CoreOffice / XMLCoder

Easy XML parsing using Codable protocols in Swift

https://coreoffice.github.io/XMLCoder/

MIT License

801 stars 112 forks source link

Issue when parsing large files #251

Closed alexsteinerde closed 1 year ago

alexsteinerde commented 2 years ago

I'm having issues with parsing large files with more than 10MB on Linux (Docker). I researched the topic after finding out it occurs only with Data larger than 10MB. It seems like the libxml2 has a limit of 10_000_000 bytes hardcoded to prevent buffer overflows (XML_MAX_TEXT_LENGTH). But in my case, I would like to override this. The proposed solution is to pass an additional parameter (XML_PARSE_HUGE) to the libxml2 call. But as this is encapsulated in XMLParser I'm not sure if this is possible.

Did anyone of you encounter this issue before? If not, do you have any recommendations to approach the Foundation team to add this kind of option?

Big thanks in advance.

mflint commented 2 years ago

I don't know if it's possible - or even advisable - to increase that buffer size.

For large files, personally I'd start to investigate using a SAX parser, rather than a DOM parser.

Joannis commented 2 years ago

I haven't needed this yet, but XMLCoder does interact with FoundationXML rather than libxml2. I'm not aware of any options like this (yet).
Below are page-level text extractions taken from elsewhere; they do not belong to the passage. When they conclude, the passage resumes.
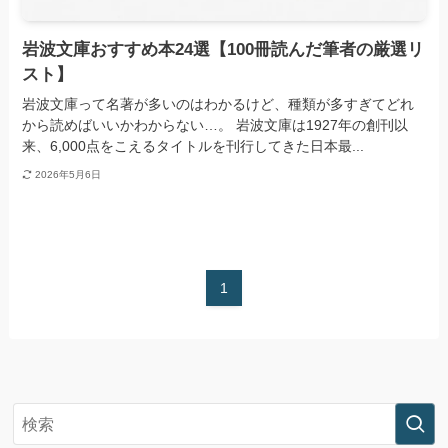
岩波文庫おすすめ本24選【100冊読んだ筆者の厳選リ
スト】
岩波文庫って名著が多いのはわかるけど、種類が多すぎてどれ
から読めばいいかわからない…。 岩波文庫は1927年の創刊以
来、6,000点をこえるタイトルを刊行してきた日本最...
2026年5月6日
1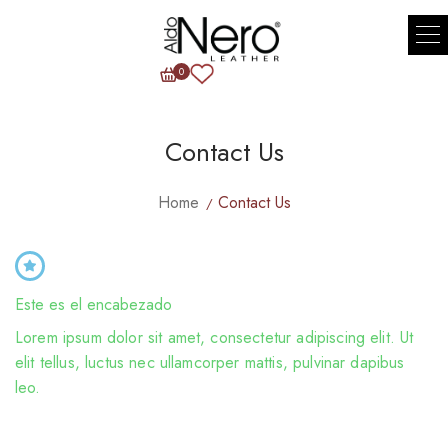
0
Contact Us
Home
Contact Us
Este es el encabezado
Lorem ipsum dolor sit amet, consectetur adipiscing elit. Ut
elit tellus, luctus nec ullamcorper mattis, pulvinar dapibus
leo.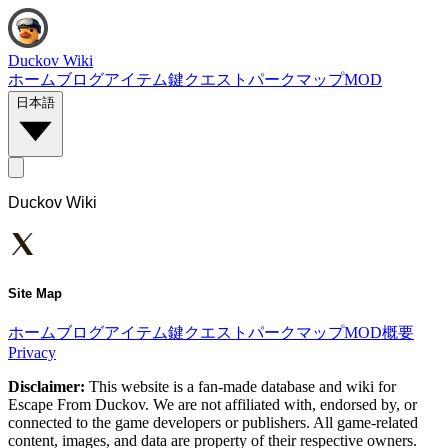
Duckov Wiki
ホーム
ブログ
アイテム
鍵
クエスト
パーク
マップ
MOD
日本語
Duckov Wiki
Site Map
ホーム
ブログ
アイテム
鍵
クエスト
パーク
マップ
MOD
概要
Privacy
Disclaimer:
This website is a fan-made database and wiki for
Escape From Duckov. We are not affiliated with, endorsed by, or
connected to the game developers or publishers. All game-related
content, images, and data are property of their respective owners.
Regardless, I have to agree with @mflint here. It's unwise aadd very large files in this type of parser. I have discussed swapping out the parser under the hood, and/or supporting other parsing methods. But so far the other maintainers weren't fond.

alexsteinerde commented 1 year ago

Thanks for the answers. It seems as if this cannot get fixed because of the underlying implementation of the used frameworks (libxml2). On Linux, libxml2 is used by the FoundationXML framework as far as I understood (and requesting a change in this isn't worth it for me). In my use-case, the memory footprint didn't matter.

Now my working solution is to remove unneeded XML tags with a regex expression before parsing it. This is not perfect, but it did work for in case.